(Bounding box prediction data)

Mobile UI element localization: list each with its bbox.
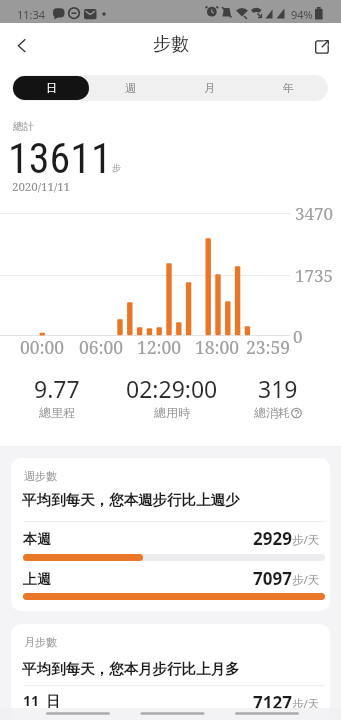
staticText: 319: [258, 373, 298, 404]
staticText: 02:29:00: [126, 373, 218, 404]
staticText: 13611: [8, 134, 112, 183]
staticText: 11 日: [23, 691, 61, 710]
staticText: 2929: [253, 527, 292, 550]
staticText: 月步數: [24, 635, 57, 649]
staticText: 00:00: [20, 335, 65, 359]
staticText: 3470: [295, 202, 334, 225]
staticText: 12:00: [137, 335, 182, 359]
staticText: 06:00: [79, 335, 124, 359]
staticText: 日: [46, 81, 57, 95]
staticText: 7097: [253, 567, 292, 590]
staticText: 平均到每天，您本月步行比上月多: [22, 660, 240, 678]
button[interactable]: 週: [91, 75, 170, 101]
staticText: 總消耗: [254, 405, 290, 420]
staticText: 週: [125, 81, 136, 95]
staticText: 11:34: [17, 7, 46, 22]
staticText: 94%: [291, 7, 313, 22]
button[interactable]: [6, 29, 38, 61]
staticText: 月: [204, 81, 215, 95]
staticText: 2020/11/11: [12, 179, 71, 195]
staticText: 步/天: [292, 572, 320, 588]
button[interactable]: 年: [249, 75, 328, 101]
staticText: 0: [293, 325, 303, 348]
staticText: 總里程: [39, 405, 75, 420]
staticText: 步/天: [292, 532, 320, 548]
staticText: 總用時: [154, 405, 190, 420]
staticText: 週步數: [24, 469, 57, 483]
staticText: 1735: [295, 264, 334, 287]
staticText: 步數: [153, 33, 189, 56]
staticText: 7127: [253, 691, 292, 714]
staticText: 總計: [13, 120, 34, 133]
staticText: 年: [283, 81, 294, 95]
staticText: 平均到每天，您本週步行比上週少: [22, 491, 240, 509]
staticText: 步/天: [292, 696, 320, 712]
staticText: 23:59: [246, 335, 291, 359]
staticText: 上週: [23, 571, 51, 589]
staticText: 9.77: [34, 373, 80, 404]
staticText: 步: [112, 162, 121, 173]
button[interactable]: 月: [170, 75, 249, 101]
staticText: 18:00: [195, 335, 240, 359]
staticText: 本週: [23, 531, 51, 549]
button[interactable]: [306, 31, 338, 63]
button[interactable]: 日: [13, 76, 89, 100]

*Your goal:* Make an exact copy of the records shown above, without the pictures.

*Output of the task:*
Mobile UI element localization: list each with its bbox.
staticText: 319: [258, 373, 298, 404]
staticText: 02:29:00: [126, 373, 218, 404]
staticText: 13611: [8, 134, 112, 183]
staticText: 11 日: [23, 691, 61, 710]
staticText: 2929: [253, 527, 292, 550]
staticText: 月步數: [24, 635, 57, 649]
staticText: 00:00: [20, 335, 65, 359]
staticText: 3470: [295, 202, 334, 225]
staticText: 12:00: [137, 335, 182, 359]
staticText: 06:00: [79, 335, 124, 359]
staticText: 日: [46, 81, 57, 95]
staticText: 7097: [253, 567, 292, 590]
staticText: 平均到每天，您本月步行比上月多: [22, 660, 240, 678]
button[interactable]: 週: [91, 75, 170, 101]
staticText: 總消耗: [254, 405, 290, 420]
staticText: 週: [125, 81, 136, 95]
staticText: 11:34: [17, 7, 46, 22]
staticText: 94%: [291, 7, 313, 22]
button[interactable]: [6, 29, 38, 61]
staticText: 月: [204, 81, 215, 95]
staticText: 2020/11/11: [12, 179, 71, 195]
staticText: 步/天: [292, 572, 320, 588]
button[interactable]: 年: [249, 75, 328, 101]
staticText: 0: [293, 325, 303, 348]
staticText: 總里程: [39, 405, 75, 420]
staticText: 步/天: [292, 532, 320, 548]
staticText: 總用時: [154, 405, 190, 420]
staticText: 週步數: [24, 469, 57, 483]
staticText: 1735: [295, 264, 334, 287]
staticText: 步數: [153, 33, 189, 56]
staticText: 7127: [253, 691, 292, 714]
staticText: 總計: [13, 120, 34, 133]
staticText: 年: [283, 81, 294, 95]
staticText: 平均到每天，您本週步行比上週少: [22, 491, 240, 509]
staticText: 步/天: [292, 696, 320, 712]
staticText: 23:59: [246, 335, 291, 359]
staticText: 上週: [23, 571, 51, 589]
staticText: 9.77: [34, 373, 80, 404]
staticText: 步: [112, 162, 121, 173]
button[interactable]: 月: [170, 75, 249, 101]
staticText: 18:00: [195, 335, 240, 359]
staticText: 本週: [23, 531, 51, 549]
button[interactable]: [306, 31, 338, 63]
button[interactable]: 日: [13, 76, 89, 100]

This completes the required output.